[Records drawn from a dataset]

....

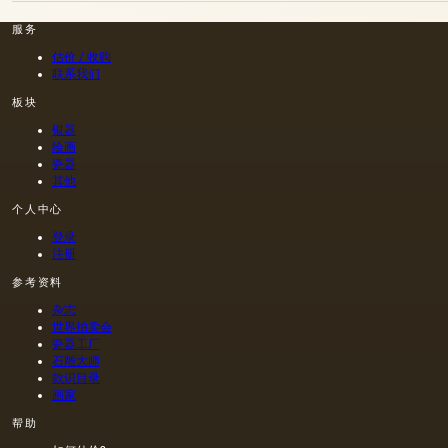
服务
估价 / 收购
联系我们
板块
银器
绘画
瓷器
其他
个人中心
登录
注册
参考资料
杂志
世界拍卖会
瓷器工厂
石雕大师
款识目录
画家
帮助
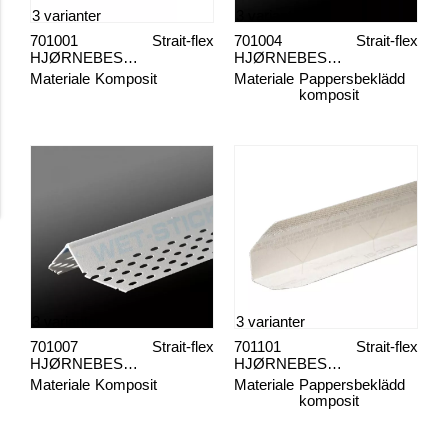
3 varianter
3 varianter
701001
Strait-flex
701004
Strait-flex
HJØRNEBESKYTTELSE BIG-STICK
HJØRNEBESKYTTELSE OS-400
Materiale
Komposit
Materiale
Pappersbeklädd
komposit
3 varianter
3 varianter
701007
Strait-flex
701101
Strait-flex
HJØRNEBESKYTTELSE WET-STICK
HJØRNEBESKYTTELSE IS-300
Materiale
Komposit
Materiale
Pappersbeklädd
komposit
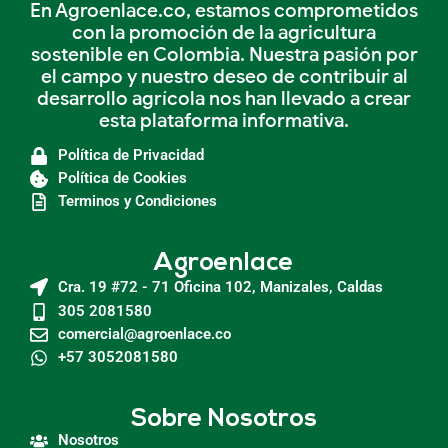
En Agroenlace.co, estamos comprometidos
con la promoción de la agricultura
sostenible en Colombia. Nuestra pasión por
el campo y nuestro deseo de contribuir al
desarrollo agrícola nos han llevado a crear
esta plataforma informativa.
Política de Privacidad
Política de Cookies
Terminos y Condiciones
Agroenlace
Cra. 19 #72 - 71 Oficina 102, Manizales, Caldas
305 2081580
comercial@agroenlace.co
+57 3052081580
Sobre Nosotros
Nosotros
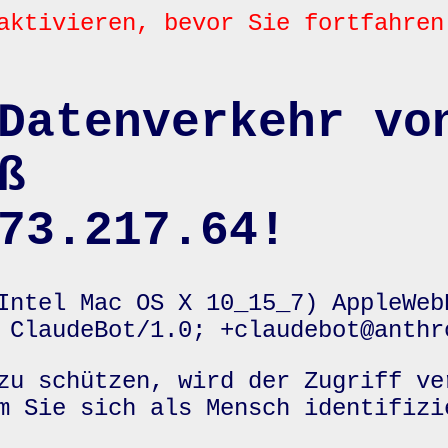
aktivieren, bevor Sie fortfahren
Datenverkehr vo
ß
73.217.64!
Intel Mac OS X 10_15_7) AppleWeb
 ClaudeBot/1.0; +claudebot@anthr
zu schützen, wird der Zugriff ve
m Sie sich als Mensch identifizi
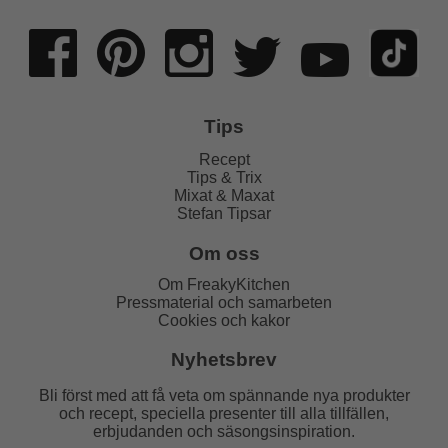
Tips
Recept
Tips & Trix
Mixat & Maxat
Stefan Tipsar
Om oss
Om FreakyKitchen
Pressmaterial och samarbeten
Cookies och kakor
Nyhetsbrev
Bli först med att få veta om spännande nya produkter
och recept, speciella presenter till alla tillfällen,
erbjudanden och säsongsinspiration.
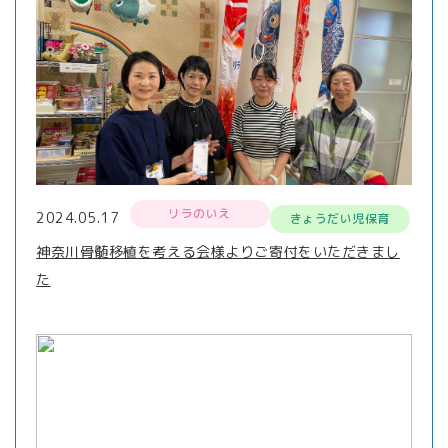
リラのいえ
2024.05.17
きょうだい児保育
神奈川骨髄移植を考える会様よりご寄付をいただきまし
た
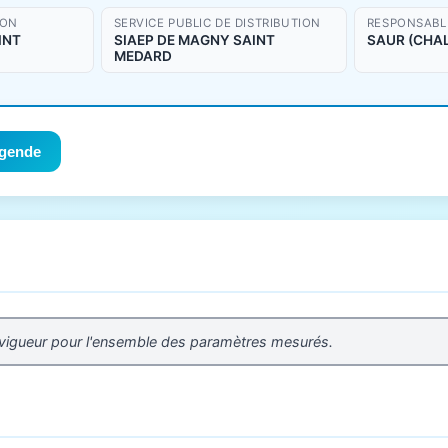
ION
SERVICE PUBLIC DE DISTRIBUTION
RESPONSABLE
INT
SIAEP DE MAGNY SAINT
SAUR (CHA
MEDARD
gende
 vigueur pour l'ensemble des paramètres mesurés.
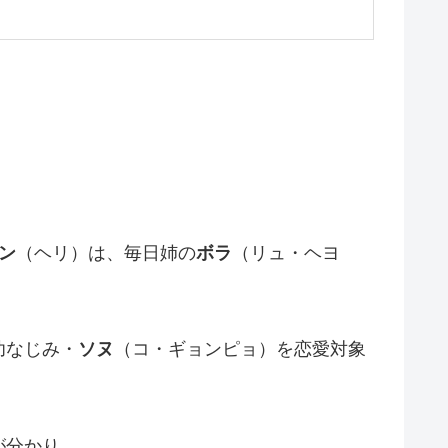
ン
（ヘリ）は、毎日姉の
ボラ
（リュ・ヘヨ
幼なじみ・
ソヌ
（コ・ギョンピョ）を恋愛対象
が分かり…。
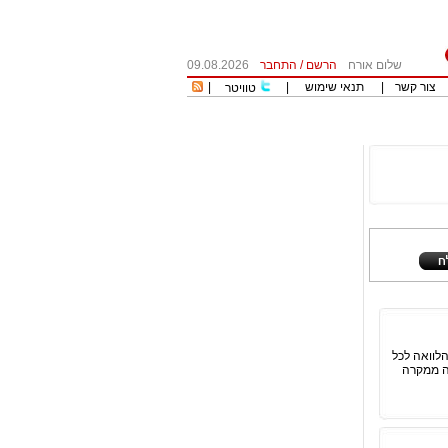
שלום אורח
הרשם
/
התחבר
09.08.2026
צור קשר
|
תנאי שימוש
|
|
טוויטר
הלוואה לכל
ה ממקרה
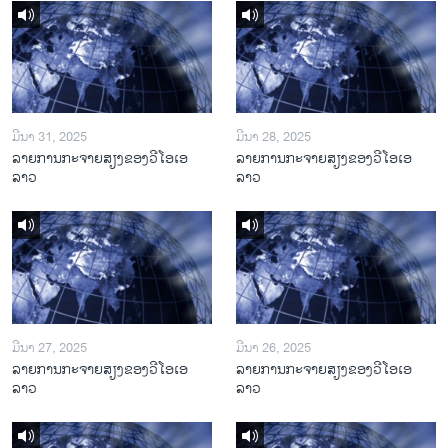
ມີນາ 31, 2025
ມີນາ 28, 2025
ລາຍການກະຈາຍສຽງຂອງວີໂອເອ
ລາຍການກະຈາຍສຽງຂອງວີໂອເອ
ລາວ
ລາວ
ມີນາ 27, 2025
ມີນາ 26, 2025
ລາຍການກະຈາຍສຽງຂອງວີໂອເອ
ລາຍການກະຈາຍສຽງຂອງວີໂອເອ
ລາວ
ລາວ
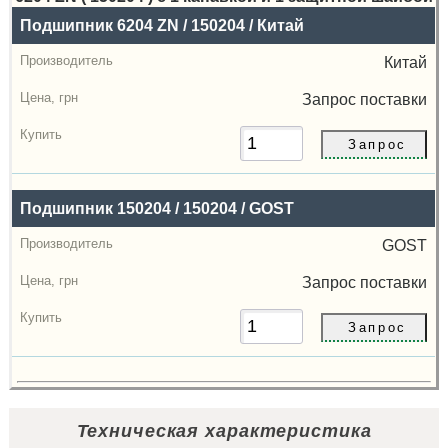
Назва
Подшипник 6204 ZN / 150204 / Китай
Производитель
Китай
Радиальный
Запрос
поставки
зазор
Цена,
грн
Подшипник 150204 / 150204 / GOST
Купить
GOST
Запрос
поставки
Техническая характеристика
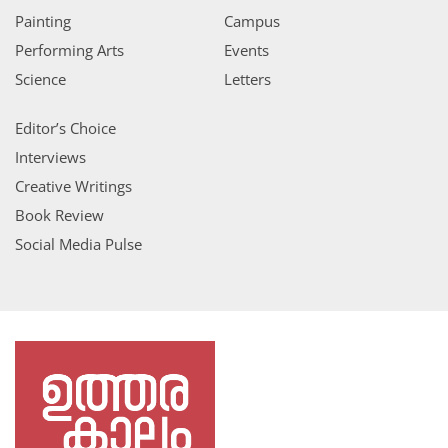
Painting
Campus
Performing Arts
Events
Science
Letters
Editor’s Choice
Interviews
Creative Writings
Book Review
Social Media Pulse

....

> WORK TO COMPLETE
Pictures stay out; the data above is to be returned exactly.

> SOLUTION TO THE PROBLEM
服务
估价 / 收购
联系我们
板块
银器
绘画
瓷器
其他
个人中心
登录
注册
参考资料
杂志
世界拍卖会
瓷器工厂
石雕大师
款识目录
画家
帮助
3 varianter
3 varianter
701001
Strait-flex
701004
Strait-flex
HJØRNEBESKYTTELSE BIG-STICK
HJØRNEBESKYTTELSE OS-400
Materiale
Komposit
Materiale
Pappersbeklädd
komposit
3 varianter
3 varianter
701007
Strait-flex
701101
Strait-flex
HJØRNEBESKYTTELSE WET-STICK
HJØRNEBESKYTTELSE IS-300
Materiale
Komposit
Materiale
Pappersbeklädd
komposit
En Agroenlace.co, estamos comprometidos
con la promoción de la agricultura
sostenible en Colombia. Nuestra pasión por
el campo y nuestro deseo de contribuir al
desarrollo agrícola nos han llevado a crear
esta plataforma informativa.
Política de Privacidad
Política de Cookies
Terminos y Condiciones
Agroenlace
Cra. 19 #72 - 71 Oficina 102, Manizales, Caldas
305 2081580
comercial@agroenlace.co
+57 3052081580
Sobre Nosotros
Nosotros
aktivieren, bevor Sie fortfahren
Datenverkehr vo
ß
73.217.64!
Intel Mac OS X 10_15_7) AppleWeb
 ClaudeBot/1.0; +claudebot@anthr
zu schützen, wird der Zugriff ve
m Sie sich als Mensch identifizi
Tips
Recept
Tips & Trix
Mixat & Maxat
Stefan Tipsar
Om oss
Om FreakyKitchen
Pressmaterial och samarbeten
Cookies och kakor
Nyhetsbrev
Bli först med att få veta om spännande nya produkter
och recept, speciella presenter till alla tillfällen,
erbjudanden och säsongsinspiration.
リラのいえ
2024.05.17
きょうだい児保育
神奈川骨髄移植を考える会様よりご寄付をいただきまし
た
ION
SERVICE PUBLIC DE DISTRIBUTION
RESPONSABLE
INT
SIAEP DE MAGNY SAINT
SAUR (CHA
MEDARD
gende
 vigueur pour l'ensemble des paramètres mesurés.
ン
（ヘリ）は、毎日姉の
ボラ
（リュ・ヘヨ
幼なじみ・
ソヌ
（コ・ギョンピョ）を恋愛対象
が分かり…。
שלום אורח
הרשם
/
התחבר
09.08.2026
צור קשר
|
תנאי שימוש
|
|
טוויטר
הלוואה לכל
ה ממקרה
ມີນາ 31, 2025
ມີນາ 28, 2025
ລາຍການກະຈາຍສຽງຂອງວີໂອເອ
ລາຍການກະຈາຍສຽງຂອງວີໂອເອ
ລາວ
ລາວ
ມີນາ 27, 2025
ມີນາ 26, 2025
ລາຍການກະຈາຍສຽງຂອງວີໂອເອ
ລາຍການກະຈາຍສຽງຂອງວີໂອເອ
ລາວ
ລາວ
Назва
Подшипник 6204 ZN / 150204 / Китай
Производитель
Китай
Радиальный
Запрос
поставки
зазор
Цена,
грн
Подшипник 150204 / 150204 / GOST
Купить
GOST
Запрос
поставки
Техническая характеристика
Painting
Campus
Performing Arts
Events
Science
Letters
Editor’s Choice
Interviews
Creative Writings
Book Review
Social Media Pulse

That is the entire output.